Voice & Narrative
MemGhost supports voice interaction with AI agents through two local services: Kokoro for text-to-speech (TTS) and Whisper for speech-to-text (STT). Voice features are optional and run entirely on your hardware.
Voice features require AI to be enabled (AI_ENABLED=true) since they enhance the AI chat experience.
Enabling Voice
Add the voice profile and enable TTS/STT in your .env:
AI_ENABLED=trueAI_TTS_ENABLED=trueAI_STT_ENABLED=true
# Start with all profilesdocker compose --profile standalone --profile ai --profile voice up -dText-to-Speech (TTS)
TTS is powered by Kokoro, a lightweight 82M-parameter speech synthesis model that runs on CPU. It supports 67+ voices across multiple languages and genders.
How It Works
When TTS is enabled and you’re chatting with an AI agent, the response is synthesized to audio in real time. As text streams in, sentences are detected at punctuation boundaries, queued for synthesis, and played back sequentially. This produces a natural conversational flow where the agent “speaks” its response as it’s being generated.
Voice Selection
Each agent can have a default voice configured. Voices follow the naming pattern {lang}{gender}_{name}:
| Category | Examples |
|---|---|
| American Female | af_heart, af_alloy, af_bella, af_nova, af_sky |
| American Male | am_echo, am_adam, am_liam, am_onyx |
| British Female | bf_emma, bf_lily, bf_alice |
| British Male | bm_george, bm_daniel |
You can change an agent’s voice in the chat settings. The full voice list is available via the API at /tts/kokoro/voices.
Audio Formats
TTS supports multiple output formats:
| Format | Description |
|---|---|
mp3 | Default, good quality and compression |
wav | Uncompressed, lowest latency |
opus | Excellent compression, good for streaming |
flac | Lossless compression |
Configure the default format via AI_TTS_DEFAULT_FORMAT in your .env.
Speech-to-Text (STT)
STT is powered by Whisper.cpp, running the whisper-large-v3-turbo model for fast and accurate transcription.
How It Works
STT uses voice activity detection (VAD) running in the browser via an ONNX model. When you activate voice input:
- The browser listens for speech using the VAD model
- When speech is detected, audio is captured
- When speech ends (after a short grace period), the audio is sent to the Whisper server
- The transcription is returned and inserted into the chat input
The microphone is intelligent — it waits for you to speak and automatically detects when you stop, rather than requiring push-to-talk.
Voice Conversation Mode
When both TTS and STT are enabled, you can activate voice conversation mode from the chat header. In this mode:
- The agent speaks its response via TTS
- While the agent is speaking, the microphone is paused (to avoid picking up the TTS audio)

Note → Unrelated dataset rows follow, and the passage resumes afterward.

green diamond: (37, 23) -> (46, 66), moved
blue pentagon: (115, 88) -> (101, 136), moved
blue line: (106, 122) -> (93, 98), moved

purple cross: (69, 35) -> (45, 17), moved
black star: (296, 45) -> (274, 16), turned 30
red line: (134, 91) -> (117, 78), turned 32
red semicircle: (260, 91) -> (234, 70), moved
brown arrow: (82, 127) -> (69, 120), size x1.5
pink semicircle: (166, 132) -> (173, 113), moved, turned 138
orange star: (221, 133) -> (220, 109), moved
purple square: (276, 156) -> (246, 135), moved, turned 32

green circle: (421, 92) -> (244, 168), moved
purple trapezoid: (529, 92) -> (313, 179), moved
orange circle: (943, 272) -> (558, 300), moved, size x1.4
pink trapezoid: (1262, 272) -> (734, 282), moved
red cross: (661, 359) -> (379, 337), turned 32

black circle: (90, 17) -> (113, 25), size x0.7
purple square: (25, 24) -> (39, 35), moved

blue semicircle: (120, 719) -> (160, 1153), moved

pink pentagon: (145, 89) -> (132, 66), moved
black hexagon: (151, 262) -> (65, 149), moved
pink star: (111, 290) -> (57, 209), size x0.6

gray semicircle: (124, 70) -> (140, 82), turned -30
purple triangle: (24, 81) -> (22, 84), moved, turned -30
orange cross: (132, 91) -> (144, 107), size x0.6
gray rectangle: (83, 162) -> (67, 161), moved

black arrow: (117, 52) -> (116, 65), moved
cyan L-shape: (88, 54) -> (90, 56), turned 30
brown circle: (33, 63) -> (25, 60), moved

- After the agent finishes speaking, the microphone resumes listening
- You speak your response, which is automatically transcribed and sent
This creates a natural back-and-forth conversation without touching the keyboard.
Configuration Reference
TTS Variables
| Variable | Default | Description |
|---|---|---|
AI_TTS_ENABLED | false | Enable text-to-speech |
AI_TTS_BASE_URL | http://kokoro:8880 | Kokoro API URL |
AI_TTS_DEFAULT_VOICE | af_heart | Default voice ID |
AI_TTS_DEFAULT_FORMAT | mp3 | Audio output format |
AI_TTS_DEFAULT_SPEED | 1.0 | Playback speed multiplier |
STT Variables
| Variable | Default | Description |
|---|---|---|
AI_STT_ENABLED | false | Enable speech-to-text |
AI_STT_BASE_URL | http://whisper:8178 | Whisper API URL |
AI_STT_MODEL | whisper-large-v3-turbo | Whisper model |
AI_STT_LANGUAGE | en | Default transcription language |
Hardware Requirements
| Service | CPU | RAM | Disk |
|---|---|---|---|
| Kokoro (TTS) | 1 core | ~500 MB | ~200 MB (model) |
| Whisper (STT) | 1 core | ~1 GB | ~1.5 GB (model) |
Both services run on CPU only. Synthesis latency for Kokoro is typically under 1 second per sentence. Whisper transcription takes 1-3 seconds depending on audio length.